Know What Foods You Can and Can’t Eat on a Ketogenic Diet
In any keto diet, you will be limiting your carbohydrate intake so your body can focus on the burning of fats. The first thing you should be aware of is what foods have mostly fat, carbs and protein so you can make the right choices.
For example, not just bread and pasta contain carbs. Foods such as fruit, beans and other vegetables are also very high in carbs. The only foods that do not contain carbs are meat (protein) and pure fats, like butter and oils. This makes it very important for you to pay attention to what you are putting in your body if you want to stick to your keto diet plan.
Change Your Perspective on Consuming Fats
A high-fat diet can be weird at first since we are programmed to attribute fat with an unhealthy diet. Moderation is always key; however in a keto diet, the more fat in your diet the better. If you can master the art of consuming more fats and substituting out any carbs that may come with, you will be in good shape.
For example, if you order a burger, opt to leave out the bun and substitute it with lettuce leaves. If your burger comes with fries, substitute those with some green veggies. Instead of rice, go for a non-starchy veggie and start cooking with more oil.

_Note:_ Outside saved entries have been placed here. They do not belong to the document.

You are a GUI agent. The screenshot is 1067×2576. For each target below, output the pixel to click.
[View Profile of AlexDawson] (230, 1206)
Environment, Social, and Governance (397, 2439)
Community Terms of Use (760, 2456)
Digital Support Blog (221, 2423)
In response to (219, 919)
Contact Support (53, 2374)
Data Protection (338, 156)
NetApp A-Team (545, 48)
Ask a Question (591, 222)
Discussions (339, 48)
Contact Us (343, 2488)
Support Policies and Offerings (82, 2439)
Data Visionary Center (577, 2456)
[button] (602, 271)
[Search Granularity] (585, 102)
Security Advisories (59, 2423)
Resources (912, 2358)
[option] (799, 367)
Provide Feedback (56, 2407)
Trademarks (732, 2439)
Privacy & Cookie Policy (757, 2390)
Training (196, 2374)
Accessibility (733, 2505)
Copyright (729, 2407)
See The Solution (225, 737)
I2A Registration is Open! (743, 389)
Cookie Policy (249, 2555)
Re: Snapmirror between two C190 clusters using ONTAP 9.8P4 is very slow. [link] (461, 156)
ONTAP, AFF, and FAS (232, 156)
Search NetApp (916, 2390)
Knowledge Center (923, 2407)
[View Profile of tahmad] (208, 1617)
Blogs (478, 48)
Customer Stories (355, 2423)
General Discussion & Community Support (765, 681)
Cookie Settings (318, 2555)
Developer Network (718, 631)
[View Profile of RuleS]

Get comfortable with increasing your fat intake because this is the key to your body maintaining a state of ketosis.
Try Bulletproof Coffee
Bulletproof is no ordinary morning cup o’ joe. It’s considered a high-performance drink that has a massive impact on your energy and cognitive function. Bulletproof coffee combines coffee, brain octane oil, and grass fed butter as a substitute for breakfast and fans of the drink claim this buttery cup of caffeinated goodness promotes ketosis, or fat burning, in the body. Who doesn’t want to start their day in fat burning mode?!
Get in the Kitchen and Cook your Meals!
The internet is a great place to find a variety of keto-approved recipes and cookbooks. If you are having trouble coming up with meals to make and keep you satisfied, I recommend using online sources to help generate diet plans for you to make things simpler. This way, you have all your meals planned out and all you need to do is purchase the ingredients, cook, and watch your fat melt away!
Increase your electrolytes to Prevent Side Effects
When your body is in a state of ketosis, your kidneys excrete more water and electrolytes so you must stay hydrated in order to make sure your body is replenishing itself. Make sure your body is getting the sodium and potassium it needs by adding salt to your foods – I like to add pink Himalayan sea salt to all my meals.